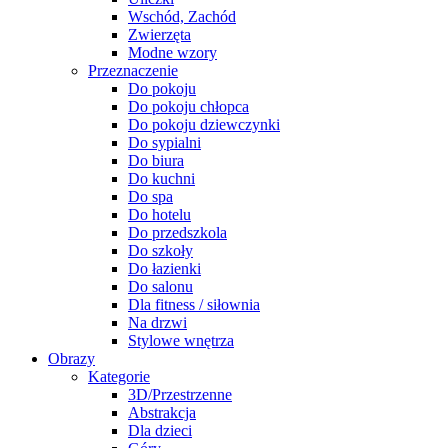
Wschód, Zachód
Zwierzęta
Modne wzory
Przeznaczenie
Do pokoju
Do pokoju chłopca
Do pokoju dziewczynki
Do sypialni
Do biura
Do kuchni
Do spa
Do hotelu
Do przedszkola
Do szkoły
Do łazienki
Do salonu
Dla fitness / siłownia
Na drzwi
Stylowe wnętrza
Obrazy
Kategorie
3D/Przestrzenne
Abstrakcja
Dla dzieci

____

#### [TASK GOAL]
Across the whole listing, show each line where the word "pokoju" occurs.

#### [ANSWER BOX]
Do pokoju
Do pokoju chłopca
Do pokoju dziewczynki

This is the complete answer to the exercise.